§ Instructions for the task
Print the data below exactly, but only the lines from the one containing "esortato i fedeli a prendersi la" down to the one containing "menyudutkan Judo Chun sebagai pemegang sabuk.", inclusive.

§ Records provided
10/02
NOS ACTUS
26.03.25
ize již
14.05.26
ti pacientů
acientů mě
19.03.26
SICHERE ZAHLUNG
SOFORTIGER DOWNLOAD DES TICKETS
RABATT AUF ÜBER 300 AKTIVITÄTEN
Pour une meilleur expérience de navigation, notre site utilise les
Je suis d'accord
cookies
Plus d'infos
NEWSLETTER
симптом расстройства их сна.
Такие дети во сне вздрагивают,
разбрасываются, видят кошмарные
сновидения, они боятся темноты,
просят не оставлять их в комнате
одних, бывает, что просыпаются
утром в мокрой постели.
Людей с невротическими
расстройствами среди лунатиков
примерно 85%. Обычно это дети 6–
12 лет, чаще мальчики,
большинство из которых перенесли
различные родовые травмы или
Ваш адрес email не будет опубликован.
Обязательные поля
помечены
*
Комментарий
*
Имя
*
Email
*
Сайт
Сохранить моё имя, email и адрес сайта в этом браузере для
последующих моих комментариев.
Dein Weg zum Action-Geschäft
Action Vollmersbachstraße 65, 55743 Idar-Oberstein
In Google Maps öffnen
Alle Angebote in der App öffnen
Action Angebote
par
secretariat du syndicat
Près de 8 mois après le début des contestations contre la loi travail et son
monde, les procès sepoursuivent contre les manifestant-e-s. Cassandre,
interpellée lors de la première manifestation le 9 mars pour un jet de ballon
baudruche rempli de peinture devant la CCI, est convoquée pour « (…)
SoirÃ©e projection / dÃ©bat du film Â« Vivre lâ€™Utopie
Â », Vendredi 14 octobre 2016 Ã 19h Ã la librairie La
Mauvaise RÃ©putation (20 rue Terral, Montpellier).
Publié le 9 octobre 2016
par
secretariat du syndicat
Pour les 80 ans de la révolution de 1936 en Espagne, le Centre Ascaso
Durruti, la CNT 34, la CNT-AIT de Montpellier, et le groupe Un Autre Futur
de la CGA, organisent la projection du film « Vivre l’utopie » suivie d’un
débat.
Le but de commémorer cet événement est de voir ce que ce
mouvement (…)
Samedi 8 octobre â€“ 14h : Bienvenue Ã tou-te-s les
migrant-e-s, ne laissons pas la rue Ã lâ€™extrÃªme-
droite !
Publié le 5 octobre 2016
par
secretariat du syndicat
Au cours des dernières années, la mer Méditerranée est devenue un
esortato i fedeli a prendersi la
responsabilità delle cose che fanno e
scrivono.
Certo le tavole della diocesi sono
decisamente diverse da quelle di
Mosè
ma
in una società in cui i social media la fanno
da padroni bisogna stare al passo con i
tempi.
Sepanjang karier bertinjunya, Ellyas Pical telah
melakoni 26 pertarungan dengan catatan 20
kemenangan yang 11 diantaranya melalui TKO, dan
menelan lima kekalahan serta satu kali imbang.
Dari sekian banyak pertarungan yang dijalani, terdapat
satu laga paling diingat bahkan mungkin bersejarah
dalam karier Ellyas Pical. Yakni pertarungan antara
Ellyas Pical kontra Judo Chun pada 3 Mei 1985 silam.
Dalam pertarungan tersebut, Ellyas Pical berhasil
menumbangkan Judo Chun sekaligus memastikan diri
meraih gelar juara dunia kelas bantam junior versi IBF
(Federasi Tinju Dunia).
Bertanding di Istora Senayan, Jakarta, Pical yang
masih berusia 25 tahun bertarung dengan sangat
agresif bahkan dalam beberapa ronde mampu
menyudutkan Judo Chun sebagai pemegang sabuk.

* * *

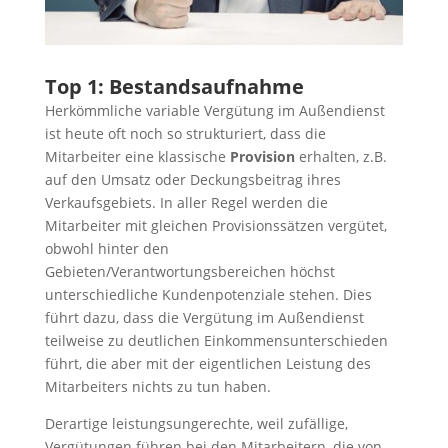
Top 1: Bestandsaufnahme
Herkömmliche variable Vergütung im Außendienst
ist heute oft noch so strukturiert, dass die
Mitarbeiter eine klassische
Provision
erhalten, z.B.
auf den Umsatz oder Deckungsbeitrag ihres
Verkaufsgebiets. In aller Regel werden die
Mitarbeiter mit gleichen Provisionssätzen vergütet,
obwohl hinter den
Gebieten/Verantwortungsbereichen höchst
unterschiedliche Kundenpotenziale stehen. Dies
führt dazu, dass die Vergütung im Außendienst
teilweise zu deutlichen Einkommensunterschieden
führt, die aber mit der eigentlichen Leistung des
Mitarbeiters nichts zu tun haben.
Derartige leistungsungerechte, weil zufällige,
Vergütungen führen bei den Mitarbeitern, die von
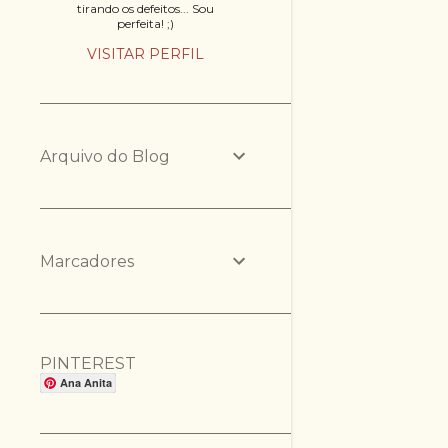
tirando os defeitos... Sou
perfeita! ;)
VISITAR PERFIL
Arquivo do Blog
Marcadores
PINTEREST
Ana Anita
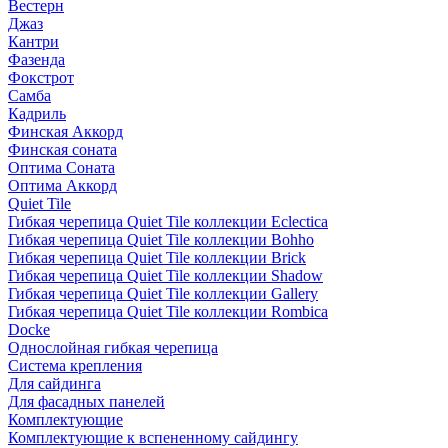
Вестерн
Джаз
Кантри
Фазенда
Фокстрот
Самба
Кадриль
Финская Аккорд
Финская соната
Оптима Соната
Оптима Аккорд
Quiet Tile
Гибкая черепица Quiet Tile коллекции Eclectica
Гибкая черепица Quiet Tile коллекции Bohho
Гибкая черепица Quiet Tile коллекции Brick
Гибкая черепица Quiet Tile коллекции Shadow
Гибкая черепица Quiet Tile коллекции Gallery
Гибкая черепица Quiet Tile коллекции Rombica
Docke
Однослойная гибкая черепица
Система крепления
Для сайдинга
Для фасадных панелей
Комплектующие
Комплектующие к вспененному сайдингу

§ Response below
esortato i fedeli a prendersi la
responsabilità delle cose che fanno e
scrivono.
Certo le tavole della diocesi sono
decisamente diverse da quelle di
Mosè
ma
in una società in cui i social media la fanno
da padroni bisogna stare al passo con i
tempi.
Sepanjang karier bertinjunya, Ellyas Pical telah
melakoni 26 pertarungan dengan catatan 20
kemenangan yang 11 diantaranya melalui TKO, dan
menelan lima kekalahan serta satu kali imbang.
Dari sekian banyak pertarungan yang dijalani, terdapat
satu laga paling diingat bahkan mungkin bersejarah
dalam karier Ellyas Pical. Yakni pertarungan antara
Ellyas Pical kontra Judo Chun pada 3 Mei 1985 silam.
Dalam pertarungan tersebut, Ellyas Pical berhasil
menumbangkan Judo Chun sekaligus memastikan diri
meraih gelar juara dunia kelas bantam junior versi IBF
(Federasi Tinju Dunia).
Bertanding di Istora Senayan, Jakarta, Pical yang
masih berusia 25 tahun bertarung dengan sangat
agresif bahkan dalam beberapa ronde mampu
menyudutkan Judo Chun sebagai pemegang sabuk.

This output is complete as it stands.